At this time of year, it's just picking up branches, and any other debris that is lying about. Checking to see what you will need to replenish your stock of fertilizers, gloves and tools that you will need within the next month, as nice weather can sneak up on us, and we don't have what we need, like lime, and lawn fertilizer. Take a gander at seed catalogues and get a list made up, as well as pick up supplies for starting seeds. Take a close look at your house plants for signs of aphids, whiteflies and fungus gnats, and write down a list of plants that will need to be transplanted, pick up those supplies so that when you have a bored half hour, or bad weather, you can just open your closet and there it all sits waiting. If you have a greenhouse, pick up slug bait so by the end of the month you can get them, before they get you, take care of the adult, before they lays eggs, as they come out of dormancy earlier in the greenhouse than outside in the garden.
(Okay so I wrote this about 2 weeks before the December snow fall, so shoot me)
January can be the time of harsher weather and heavier snow, make sure you have your trees tied as best as possible. And for everything else, all you can really do is go outside while it's snowing, and just give the plant a good shake, I guess if it's small enough, you could also teepee plywood, or something of the sort, but be sure that it's stable, because heavy wood with snow on it can cause more damage. Most deciduous plants, those with no leaves, can with stand a bit of snow, no real worries there. For those with ponds, be sure there is an air hole doesn't need to be big, about the size of a medium pot bottom, and just boil up some water, and place the pot onto the ice, make sure you have the pot tied, so when it does go through, you can retrieve it without getting too wet. Move any terra cotta pots under cover, so that they don't get wet, and then when it freezes the water expands and breaks the pot. If possible emptying them would be better.

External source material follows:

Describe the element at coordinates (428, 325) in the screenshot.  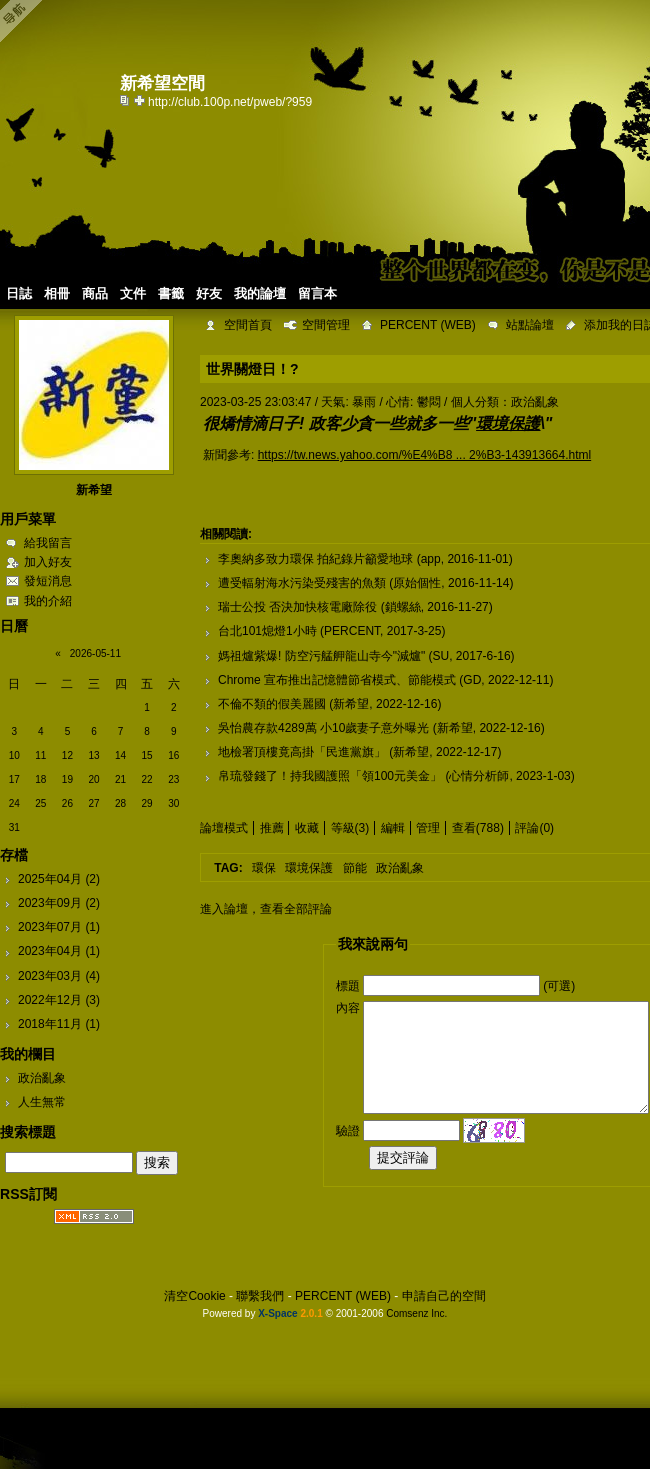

Watch for snowdrops to appear in the garden first and then snow crocus' nest, and after that dutch crocus' and Iris danfordiae, and so spring begins. Also by this time the witch hazels will be in bloom, they are highly scented and range in varying shade of yellow to burnt orange colored flowers. And will continue to bloom through to March. They grow in sun to part shade, and look very natural in woodland gardens. Sarcococca confusa, and S. humilis also blooms from approx. December to February. And so sweetly scented... actually heady. Don't forget about those winter blooming heathers, still high on my list of gotta haves. No scent, but colour, colour, colour, not affected by the rains or snow, again, sun to part shade, and if they get woody with a bare middle, just pile dirt over the woody part, making a mound and it'll regrow. Prune once a year after to flower to make them thicker and tamer. Easy Peasy.
Happy 2009 gardening
Trina Mattson runs the Ordinary Corner Nursery in Tofino.